Some ideas you might want to investigate:

  • Read the documentation about the variables online if you haven't already -- knowing your data always helps.
  • Choose one or more of SibSp, Parch, Fare and include it. Does model performance go up?
  • Vary how variables are bucketed and see how performance is affected.
  • Think about and include some new features based directly on information in your training data. (Maybe information from their names, like presence of "O'" or "ski" -- this could get at the effect of ethnicity on survival? Maybe information derived from their cabin assigment or lack thereof? Something else?)
  • If you create entirely new features (like "is a female with a cheap fare" or "number of family members on board"), does that help performance?
  • If you had to choose just a single variable to build a model on, what would it be? How well would it do?
  • Can you interpret what the current model is doingn into English? What sorts of things does the model indicate are driving survival?

And if you're feeling very bold:

  • Can you figure out any ways to fill in NaN values with reasonable guesses based on the other information we have?
  • Can you write the code that applies the model you learned on the training data to the test data? (This requires reading in a new file, transforming it in exactly the same way as your previous data, and running your trained model against the new data. The output file format that Kaggle wants is a .csv file with two headers: PassengerId and Survived. The file genderclassmodel.csv on their website is in the format they need for submissions.)
  • What does the alpha parameter to the BernoulliNB model do in the docs? Is it helpful to use alpha? (Try googling for the terms in the description alongside the word "Naive Bayes", maybe with a helpful term like "example" thrown in.)
  • Instead of predicting survival, can you predict sex?

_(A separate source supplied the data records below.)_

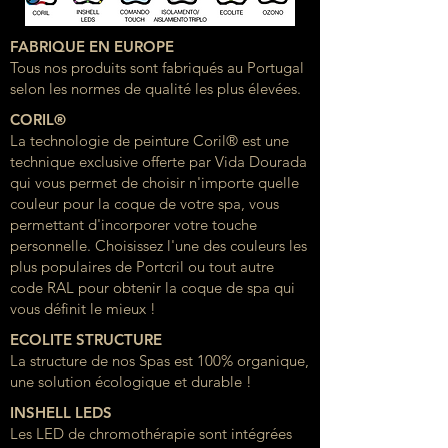
FABRIQUE EN EUROPE
Tous nos produits sont fabriqués au Portugal
selon les normes de qualité les plus élevées.
CORIL®
La technologie de peinture Coril® est une
technique exclusive offerte par Vida Dourada
qui vous permet de choisir n'importe quelle
couleur pour la coque de votre spa, vous
permettant d'incorporer votre touche
personnelle. Choisissez l'une des couleurs les
plus populaires de Portcril ou tout autre
code RAL pour obtenir la coque de spa qui
vous définit le mieux !
ECOLITE STRUCTURE
La structure de nos Spas est 100% organique,
une solution écologique et durable !
INSHELL LEDS
Les LED de chromothérapie sont intégrées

In favor of getting you a deep understanding of Naive Bayes, we skipped over some general modeling "musts" that we'll touch on more in the future. These include: (1) don't ever look at your test data, (2) cross-validation is your friend, and (3) there are better scoring metrics than accuracy. Don't worry about these for now -- we will get there. But if you're done with everything else and still thirsting for more, you might also try googing for explanations of these.